CD REVIEW: Monty Alexander Trio – Montreux Alexander Live!



Monty Alexander Trio – Montreux Alexander Live!
(MPS 0211345MSW. CD Review by Peter Vacher)


The Jamaica-born pianist Monty Alexander first came to fame in the 1960's after settling in New York, his many albums helping to make him the international attraction that he still is today. In more recent times, he has stressed his Jamaican-roots employing musicians from the island. Here, though, in this live [and newly re-mastered] recording, taken from his performance at the 1976 Montreux Festival, Alexander stays with the classic trio format of piano, bass and drums, the compelling interplay with his companions, bassist John Clayton and drummer Jeff Hamilton, much like that achieved by Oscar Peterson and his companions.

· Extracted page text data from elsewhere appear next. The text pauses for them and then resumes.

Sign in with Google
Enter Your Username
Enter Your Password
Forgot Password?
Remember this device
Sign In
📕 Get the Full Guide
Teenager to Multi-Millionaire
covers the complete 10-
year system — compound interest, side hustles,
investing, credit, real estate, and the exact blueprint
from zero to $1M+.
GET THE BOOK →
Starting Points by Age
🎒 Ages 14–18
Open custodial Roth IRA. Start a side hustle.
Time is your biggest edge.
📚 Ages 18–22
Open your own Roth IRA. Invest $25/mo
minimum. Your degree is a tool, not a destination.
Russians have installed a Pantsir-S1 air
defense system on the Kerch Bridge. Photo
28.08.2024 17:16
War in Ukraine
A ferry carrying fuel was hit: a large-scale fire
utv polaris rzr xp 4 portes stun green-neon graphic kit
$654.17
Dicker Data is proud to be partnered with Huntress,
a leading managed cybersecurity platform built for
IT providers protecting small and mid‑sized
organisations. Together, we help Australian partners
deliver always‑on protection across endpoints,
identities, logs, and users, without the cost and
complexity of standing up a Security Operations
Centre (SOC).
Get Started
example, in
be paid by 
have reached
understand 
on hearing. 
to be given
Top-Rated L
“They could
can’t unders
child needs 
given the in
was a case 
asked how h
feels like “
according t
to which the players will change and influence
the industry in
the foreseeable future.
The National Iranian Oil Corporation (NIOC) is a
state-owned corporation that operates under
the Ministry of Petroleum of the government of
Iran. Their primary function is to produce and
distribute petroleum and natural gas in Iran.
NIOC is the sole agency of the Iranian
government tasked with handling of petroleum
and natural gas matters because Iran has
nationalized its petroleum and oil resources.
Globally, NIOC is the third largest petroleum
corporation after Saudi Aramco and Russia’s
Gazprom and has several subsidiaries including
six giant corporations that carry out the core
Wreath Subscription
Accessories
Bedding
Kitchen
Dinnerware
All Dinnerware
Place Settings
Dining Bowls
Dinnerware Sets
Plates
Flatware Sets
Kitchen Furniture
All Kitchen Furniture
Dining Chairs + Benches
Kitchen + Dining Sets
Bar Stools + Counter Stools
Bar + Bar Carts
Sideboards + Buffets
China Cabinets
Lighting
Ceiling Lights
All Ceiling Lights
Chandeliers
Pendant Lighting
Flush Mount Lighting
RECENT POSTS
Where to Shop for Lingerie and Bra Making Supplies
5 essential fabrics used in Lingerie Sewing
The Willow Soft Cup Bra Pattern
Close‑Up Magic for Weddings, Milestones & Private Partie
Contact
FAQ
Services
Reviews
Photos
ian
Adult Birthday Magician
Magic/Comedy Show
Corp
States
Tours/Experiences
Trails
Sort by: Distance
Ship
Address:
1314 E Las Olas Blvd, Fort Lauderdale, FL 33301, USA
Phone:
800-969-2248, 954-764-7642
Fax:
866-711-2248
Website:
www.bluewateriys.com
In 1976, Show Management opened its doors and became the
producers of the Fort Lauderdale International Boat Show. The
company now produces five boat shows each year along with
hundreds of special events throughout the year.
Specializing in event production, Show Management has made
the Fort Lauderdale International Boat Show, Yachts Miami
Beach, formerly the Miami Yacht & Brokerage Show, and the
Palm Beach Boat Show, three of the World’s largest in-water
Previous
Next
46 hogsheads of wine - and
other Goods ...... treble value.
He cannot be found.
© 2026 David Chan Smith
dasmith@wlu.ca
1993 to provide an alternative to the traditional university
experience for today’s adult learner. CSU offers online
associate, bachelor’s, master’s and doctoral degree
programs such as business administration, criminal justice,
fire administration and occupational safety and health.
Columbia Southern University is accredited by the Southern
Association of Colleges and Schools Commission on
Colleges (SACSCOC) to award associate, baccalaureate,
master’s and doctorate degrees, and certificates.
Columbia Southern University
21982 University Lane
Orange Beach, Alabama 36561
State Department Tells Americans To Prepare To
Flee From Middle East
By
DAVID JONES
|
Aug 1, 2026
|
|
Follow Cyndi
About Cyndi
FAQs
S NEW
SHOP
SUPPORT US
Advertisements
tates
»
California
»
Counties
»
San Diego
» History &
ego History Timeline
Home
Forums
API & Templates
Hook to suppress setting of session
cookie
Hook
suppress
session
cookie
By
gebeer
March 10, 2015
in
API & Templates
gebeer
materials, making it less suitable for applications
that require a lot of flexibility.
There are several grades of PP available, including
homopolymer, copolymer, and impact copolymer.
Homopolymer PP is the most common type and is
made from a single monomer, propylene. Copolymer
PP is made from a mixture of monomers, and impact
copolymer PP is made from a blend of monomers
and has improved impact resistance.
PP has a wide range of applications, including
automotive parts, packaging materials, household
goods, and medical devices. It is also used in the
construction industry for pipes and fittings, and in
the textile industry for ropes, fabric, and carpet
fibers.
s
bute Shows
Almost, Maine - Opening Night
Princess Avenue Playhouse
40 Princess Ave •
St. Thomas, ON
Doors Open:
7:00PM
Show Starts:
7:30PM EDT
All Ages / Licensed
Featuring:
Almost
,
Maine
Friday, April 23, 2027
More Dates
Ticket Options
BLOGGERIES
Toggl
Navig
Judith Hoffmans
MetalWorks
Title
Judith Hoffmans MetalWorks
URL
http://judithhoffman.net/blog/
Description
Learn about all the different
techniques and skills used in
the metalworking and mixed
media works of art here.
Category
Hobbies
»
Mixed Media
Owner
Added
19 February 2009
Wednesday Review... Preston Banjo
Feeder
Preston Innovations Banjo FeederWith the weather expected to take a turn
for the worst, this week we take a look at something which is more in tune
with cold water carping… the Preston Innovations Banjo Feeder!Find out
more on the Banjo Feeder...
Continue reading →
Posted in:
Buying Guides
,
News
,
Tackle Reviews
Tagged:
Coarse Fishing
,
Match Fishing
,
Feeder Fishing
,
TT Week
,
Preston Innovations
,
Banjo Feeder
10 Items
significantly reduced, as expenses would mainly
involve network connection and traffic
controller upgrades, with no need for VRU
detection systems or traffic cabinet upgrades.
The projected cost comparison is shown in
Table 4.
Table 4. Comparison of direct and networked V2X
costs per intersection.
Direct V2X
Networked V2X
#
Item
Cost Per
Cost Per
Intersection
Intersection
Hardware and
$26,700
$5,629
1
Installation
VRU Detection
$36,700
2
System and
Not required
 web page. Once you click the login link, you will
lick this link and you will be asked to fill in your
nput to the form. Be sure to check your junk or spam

On this showing, Alexander had even greater urgency in his playing than Peterson, his extemporisations executed with less ornamentation than OP might have used, the trio’s drive and momentum often quite breath-taking. All of this is apparent on the ten-minute version of Ahmad Jamal’s ‘Nite Mist Blues that opens the album. On this evidence, Alexander clearly enjoyed seeing where his ideas would take him, bluesy right hand trills contrasted with percussive thumps and gospelly flourishes, before straight four-four swing, Clayton and Hamilton kicking hard. While his harmonic ideas might be said to have paralleled those of Oscar’s, it’s Earl Hines’ methodology that most often comes to mind, as Alexander shifts tempos, changes emphasis and takes off in all sorts of quixotic directions. He even makes me appreciate Satin Doll, one of the most hackneyed and over-familiar of Ellington pieces, taking it apart, re-shuffling the harmonies before moving into Garner-like trundles and ‘swinging like a deranged pendulum’ in annotator Mike Hennessey’s well-chosen words. His reading of Feelings is gentler before he produces a rousing version of Nat Adderley’s iconic Work Song, every spontaneous move and variation greeted with ecstatic applause, before taking with the closer ‘Battle Hymn of the Republic’ taken on a uniquely helter-skelter journey, Clayton and Hamilton up for every inventive twist and turn. Trio magic.